Litton underwent a series of diagnostic tests over the next two days. “The findings,” Gerstner wrote, “were not sufficient to establish the diagnosis of malignant lymphoma with absolute certainty.” Litton was discharged, but was to return to the hospital many times over the next four years. Gerstner’s name does not show up again in his medical records.

Litton’s diagnosis was difficult to verify. ORINS pathologists disagreed among themselves about whether his lymph cells were truly cancerous and decided to do another node biopsy. Some of the biopsy material was forwarded to consultants at the University of Cincinnati and the University of Chicago. Two consultants said it was lymphoma; two said it wasn’t. One of the Chicago physicians said that she had seen nodes such as Litton’s stabilize or regress and that active treatment wasn’t necessarily required.

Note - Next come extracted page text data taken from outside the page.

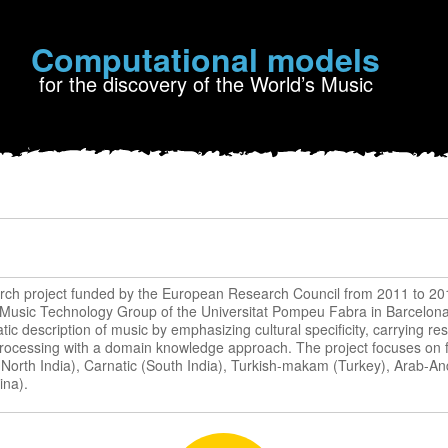
Computational models
for the discovery of the World’s Music
rch project funded by the European Research Council from 2011 to 20
 Music Technology Group of the Universitat Pompeu Fabra in Barcelona 
ic description of music by emphasizing cultural specificity, carrying res
processing with a domain knowledge approach. The project focuses on fi
 (North India), Carnatic (South India), Turkish-makam (Turkey), Arab-A
ina).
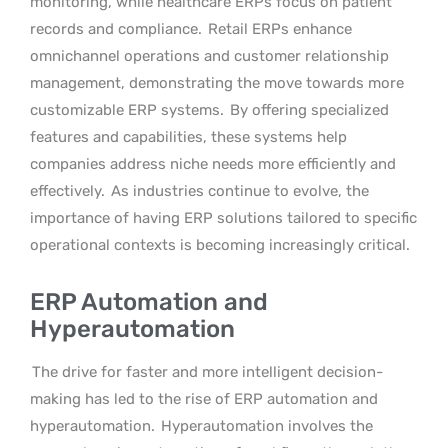
monitoring, while healthcare ERPs focus on patient
records and compliance.
Retail ERPs enhance
omnichannel operations and customer relationship
management, demonstrating the move towards more
customizable ERP systems.
By offering specialized
features and capabilities, these systems help
companies address niche needs more efficiently and
effectively.
As industries continue to evolve, the
importance of having ERP solutions tailored to specific
operational contexts is becoming increasingly critical.
ERP Automation and
Hyperautomation
The drive for faster and more intelligent decision-
making has led to the rise of ERP automation and
hyperautomation.
Hyperautomation involves the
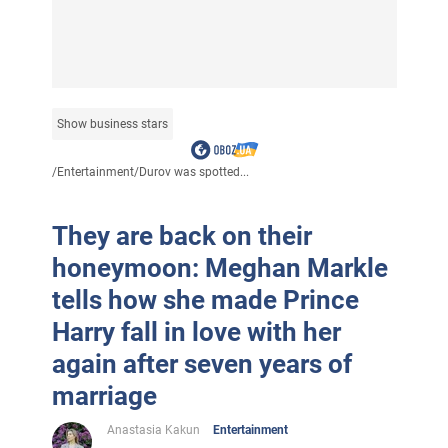
Show business stars
/
Entertainment
/
Durov was spotted...
They are back on their
honeymoon: Meghan Markle
tells how she made Prince
Harry fall in love with her
again after seven years of
marriage
Anastasia Kakun
Entertainment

Litton, meanwhile, was seen regularly at the research hospital by a doctor named D. A. White. He had no complaints. He was eating, sleeping, and working hard. On one occasion, he said he had an odd sensation “like water slipping through a vessel” on his left lower leg. Almost a year to the day after the discovery of the cancer, lab reports showed an increase in his white blood cells. Although Litton felt fine, ORINS doctors decided to give him fifty roentgens of total-body irradiation in a state-of-the-art chamber called the Medium Exposure Rate Total Body Irradiator, or METBI, which had been in operation since 1960. His physician, D. A. White, wrote on May 1, 1962, “Mr. Litton seemed quite pleased when I suggested that I thought it would be well to arrange for him to have total-body irradiation in the near future.”